Catherine Deneuve in Hirokazu Kore-eda’s The Truth (2019)

Barely two months after Shoplifters won the Palme d’Or in Cannes last year, word was out that Hirokazu Kore-eda was already at work on a new feature, his first to be shot outside of Japan. The Truth will also be the first film to bring together two major stars of French and international cinema, Catherine Deneuve and Juliette Binoche. Today, the Venice Film Festival announced that the film, which also features Ethan Hawke and Ludivine Sagnier, will open its seventy-sixth edition on August 28.

In what can’t be too much of a stretch, Deneuve plays Fabienne, a French icon of the silver screen surrounded by men who love and admire her. The publication of her memoirs brings her daughter Lumir (Binoche) to Paris from New York, her husband (Hawke) and young child in tow.
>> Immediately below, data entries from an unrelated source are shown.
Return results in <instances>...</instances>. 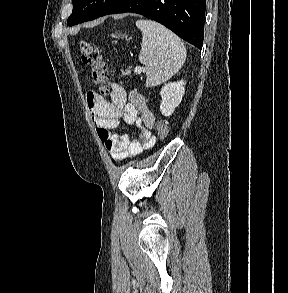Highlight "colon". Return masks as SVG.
Masks as SVG:
<instances>
[{"label": "colon", "instance_id": "1", "mask_svg": "<svg viewBox=\"0 0 288 293\" xmlns=\"http://www.w3.org/2000/svg\"><path fill=\"white\" fill-rule=\"evenodd\" d=\"M81 60L84 64L92 66V78L98 85L101 94L106 95L109 87L106 84L107 65L103 60L101 50L97 45L88 41H82L80 44ZM156 132L161 140L167 138L169 126L166 120H159L156 123Z\"/></svg>", "mask_w": 288, "mask_h": 293}]
</instances>
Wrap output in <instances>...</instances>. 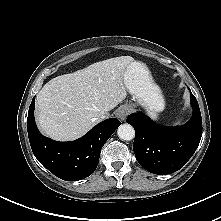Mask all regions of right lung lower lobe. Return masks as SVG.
<instances>
[{
  "label": "right lung lower lobe",
  "instance_id": "98d812e1",
  "mask_svg": "<svg viewBox=\"0 0 221 221\" xmlns=\"http://www.w3.org/2000/svg\"><path fill=\"white\" fill-rule=\"evenodd\" d=\"M35 97L28 111L27 131L33 154L50 172L66 181H78L90 176L97 168L100 152L121 125L116 118L102 121L86 135L72 142H58L43 136L34 120Z\"/></svg>",
  "mask_w": 221,
  "mask_h": 221
}]
</instances>
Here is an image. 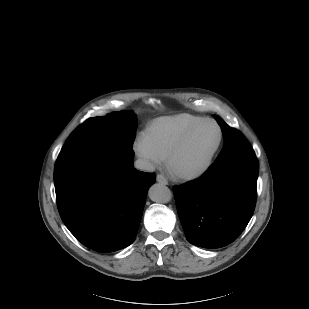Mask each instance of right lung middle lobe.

It isn’t long before Fabienne and Lumir are locking horns and confessing to long-held resentments. “We shot the movie in ten weeks last fall in Paris,” says Kore-eda in a response to today’s announcement. “The cast is prestigious, but the film itself recounts a small family story that takes place primarily inside a house. I have tried to make my characters live within this small universe, with their lies, pride, regrets, sadness, joy, and reconciliation.”

Besides the Palme d’Or, Kore-eda won the jury prize in Cannes in 2013 for Like Father, Like Son, and in 2017, The Third Murder premiered in competition in Venice. So, too, will The Truth before IFC Films brings it to North America, most likely before the end of this year. For her part, Deneuve remains as busy as ever, and will soon be seen in Cédric Kahn’s Happy Birthday. Binoche’s body of work, in the meantime, is the focus of considerable attention this summer. In the UK, Mubi’s retrospective is running through September 23, and at Reverse Shot, critics are contributing to Binoche Auteur, a symposium on the actress who has created “a through-line in otherwise disparate works for generations of cinephiles.” As for Hawke, Richard Linklater’s Before trilogy has given him plenty of experience playing an American with a headstrong French partner.